Say my (meat, not straw; these are all things I have really heard, and more than once) interlocutors: If I weren’t so Western and unenlightened and closed-minded, I would know enough to have studied in depth that Buddhism is not one organized or unitary movement, but rather many traditions. I would know that the multifarious wisdom-tradition contains the differing sects of Theravada Buddhism and Mahayana Buddhisms, and of course Vajrayana Buddhism, and Zazen Buddhism and other Japanese Buddhisms, and so on. I would even know that many individuals accept and revere the teachings of Buddhist teachers and of Siddhartha himself without fitting into any named sect.
I would, of course, know that the aforementioned fact means that Buddhism is immune to criticism.
I’ll stop being sarcastic. Consider this argument from analogy: How does this description differ from Christianity, which does not earn the “varied traditions” defense nearly so frequently, if at all? The fact that Christianity is divided into Catholics and Protestants and from there into countless factions does not mean that I have no ground on which to challenge its wicked and superstitious moral and metaphysical claims. Particularly if I am discussing something like The Divinity of Jesus Christ, or The Resurrection, or the sublime goodness of The Beatitudes, my criticisms against those ideas happen to apply to nearly all Christians equally.
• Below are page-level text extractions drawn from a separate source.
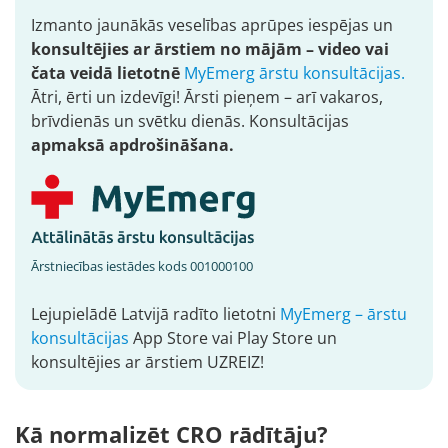
Izmanto jaunākās veselības aprūpes iespējas un
konsultējies ar ārstiem no mājām – video vai
čata veidā lietotnē
MyEmerg ārstu konsultācijas.
Ātri, ērti un izdevīgi! Ārsti pieņem – arī vakaros,
brīvdienās un svētku dienās. Konsultācijas
apmaksā apdrošināšana.
Ārstniecības iestādes kods 001000100
Lejupielādē Latvijā radīto lietotni
MyEmerg – ārstu
konsultācijas
App Store vai Play Store un
konsultējies ar ārstiem UZREIZ!
Kā normalizēt CRO rādītāju?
Similarly, I can level criticisms of Buddhism both in the particular, as I have done, and in the general, so long as they apply generally.
That is what makes it a perfectly good argument to say the following: It is a general (if not universal) feature of Buddhism that it promotes sympathy for the metaphysical stance that there is some “spiritual” or otherwise obscure feature of life and of the universe which we can understand only by speaking in the right contradiction, or by neglecting to elaborate on the right vagary, or by sitting in the right pose, or by humming the right nonsense. That’s what makes it so funny in Annie Hall when Jeff Goldblum worriedly yells into a phone: “I forgot my mantra!”.
So what weight does the appeal to plurality and vagary carry? None. Just because most people do not know the difference between major sects of Buddhism, or even that there are more than one, and just because nobody knows all of them, does not mean that we cannot argue against it.
Sure, we need caveats and conditions to discuss anything as big or as old a a major world religion. But, the idea that the concept of Buddhism is so varied and so ethereal that it is simply immune to criticism (in whole or in part) just does not stand up to even cursory scrutiny.